(Extracted page text data)
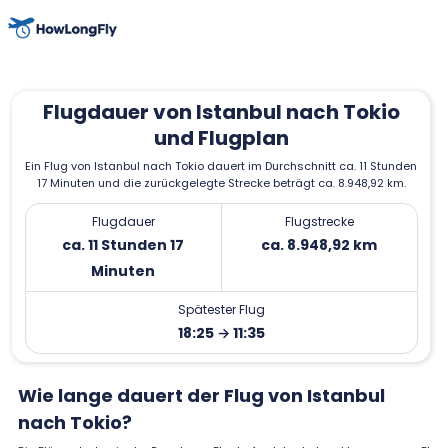
Flugdauer von Istanbul nach Tokio
und Flugplan
Ein Flug von Istanbul nach Tokio dauert im Durchschnitt ca. 11 Stunden
17 Minuten und die zurückgelegte Strecke beträgt ca. 8.948,92 km.
Flugdauer
Flugstrecke
ca. 11 Stunden 17
ca. 8.948,92 km
Minuten
Spätester Flug
18:25 → 11:35
Wie lange dauert der Flug von Istanbul
nach Tokio?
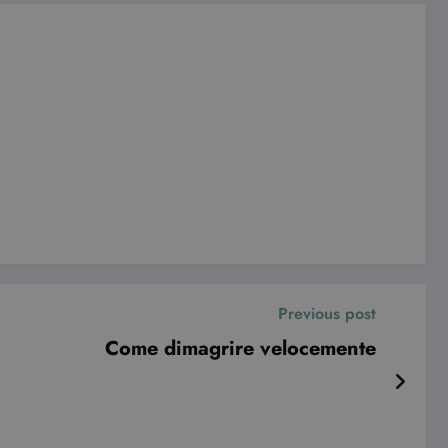
le preferenze dell'utente
nare se il visitatore del
nterfaccia di Youtube.
e visualizzazioni dei
Previous post
Come dimagrire velocemente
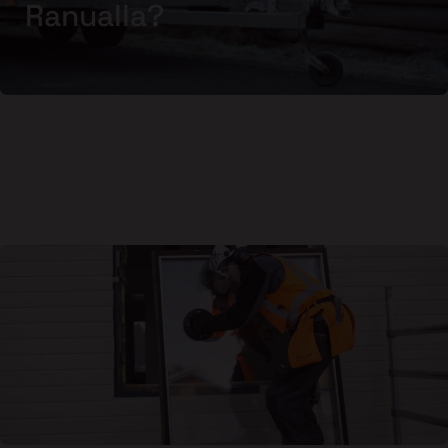
Ranualla?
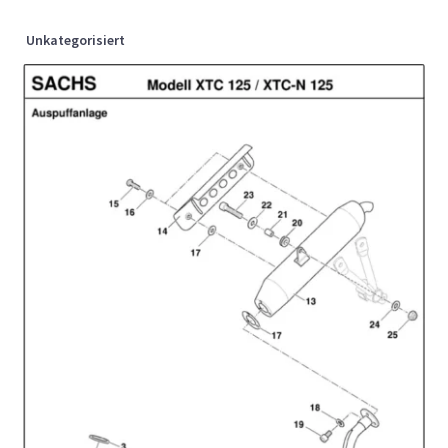
Unkategorisiert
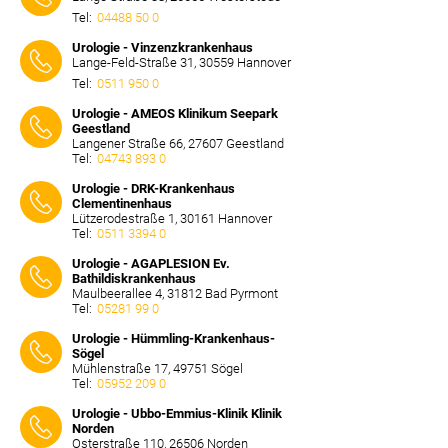
Tel:
04488 50 0
⠀⠀⠀
Urologie - Vinzenzkrankenhaus
Lange-Feld-Straße 31, 30559 Hannover
Tel:
0511 950 0
⠀⠀⠀
Urologie - AMEOS Klinikum Seepark
Geestland
Langener Straße 66, 27607 Geestland
Tel:
04743 893 0
⠀⠀⠀
Urologie - DRK-Krankenhaus
Clementinenhaus
Lützerodestraße 1, 30161 Hannover
Tel:
0511 3394 0
⠀⠀⠀
Urologie - AGAPLESION Ev.
Bathildiskrankenhaus
Maulbeerallee 4, 31812 Bad Pyrmont
Tel:
05281 99 0
⠀⠀⠀
Urologie - Hümmling-Krankenhaus-
Sögel
Mühlenstraße 17, 49751 Sögel
Tel:
05952 209 0
⠀⠀⠀
Urologie - Ubbo-Emmius-Klinik Klinik
Norden
Osterstraße 110, 26506 Norden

| Directions |
For each line of the entries that holds the word "Tokio", pull that line out.

| Exercise result |
Flugdauer von Istanbul nach Tokio
Ein Flug von Istanbul nach Tokio dauert im Durchschnitt ca. 11 Stunden
nach Tokio?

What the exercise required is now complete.